Das LG Berlin hat noch darüber zu entscheiden, ob auch der Raser, dessen Auto auf dem Berliner Ku'damm nicht mit dem Jeep des Opfers kollidierte, als Mittäter des Mordes schuldig ist. Der BGH sah zuvor keinen gemeinsamen Tatentschluss.
Rund viereinhalb Jahre nach einem tödlichen Autorennen in Berlin steht ein 28-Jähriger zum vierten Mal vor dem Landgericht (LG) der Hauptstadt. Mit einem inzwischen rechtskräftig wegen Mordes verurteilten Raser hatte er sich ein Autorennen geliefert. An einer Kreuzung kam es zu einem Unfall, bei dem ein unbeteiligter 69 Jahre alter Autofahrer starb.
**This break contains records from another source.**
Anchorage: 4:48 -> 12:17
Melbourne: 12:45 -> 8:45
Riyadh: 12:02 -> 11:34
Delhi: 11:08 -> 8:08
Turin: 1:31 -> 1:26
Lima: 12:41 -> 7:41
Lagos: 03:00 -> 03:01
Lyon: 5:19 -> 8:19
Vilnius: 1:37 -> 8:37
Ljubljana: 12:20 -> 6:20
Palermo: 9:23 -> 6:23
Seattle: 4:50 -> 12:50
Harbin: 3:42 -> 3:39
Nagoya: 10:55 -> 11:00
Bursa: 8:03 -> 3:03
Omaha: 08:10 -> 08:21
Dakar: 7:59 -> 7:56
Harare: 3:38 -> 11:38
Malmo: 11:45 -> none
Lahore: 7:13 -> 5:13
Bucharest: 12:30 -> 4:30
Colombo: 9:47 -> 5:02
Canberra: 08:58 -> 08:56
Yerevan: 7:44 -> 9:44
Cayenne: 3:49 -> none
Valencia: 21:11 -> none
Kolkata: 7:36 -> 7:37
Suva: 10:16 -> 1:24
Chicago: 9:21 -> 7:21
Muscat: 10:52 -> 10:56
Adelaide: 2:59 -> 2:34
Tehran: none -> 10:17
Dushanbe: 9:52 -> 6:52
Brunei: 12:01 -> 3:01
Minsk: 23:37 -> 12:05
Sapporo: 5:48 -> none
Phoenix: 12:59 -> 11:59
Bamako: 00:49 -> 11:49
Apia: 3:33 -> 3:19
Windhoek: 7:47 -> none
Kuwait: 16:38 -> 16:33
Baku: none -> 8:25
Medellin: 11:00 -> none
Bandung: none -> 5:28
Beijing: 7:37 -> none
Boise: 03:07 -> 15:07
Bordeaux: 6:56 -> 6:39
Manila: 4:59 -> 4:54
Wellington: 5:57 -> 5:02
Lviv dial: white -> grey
Der Verteidiger erklärte zu Prozessbeginn am Dienstag, sein Mandant werde sich voraussichtlich am dritten Verhandlungstag äußern.
Der Bundesgerichtshof (BGH) hatte zuletzt im Juni 2020 in dem Fall entschieden. Den Schuldspruch gegen einen der beiden Angeklagten bestätigte der BGH. Das Urteil für den 28-Jährigen hoben die Bundesrichter allerdings auf und ordneten eine Neuverhandlung an. Der Mann blieb weiter in Untersuchungshaft.
Mit bis zu 170 Kilometer pro Stunde waren die beiden Männer am 1. Februar 2016 über den Kurfürstendamm gerast. Der andere, inzwischen rechtskräftig verurteilte Fahrer rammte schließlich an einer Kreuzung den Jeep eines unbeteiligten Mannes, der bei für ihn grüner Ampel fuhr. Der Fahrer starb in seinem Wagen.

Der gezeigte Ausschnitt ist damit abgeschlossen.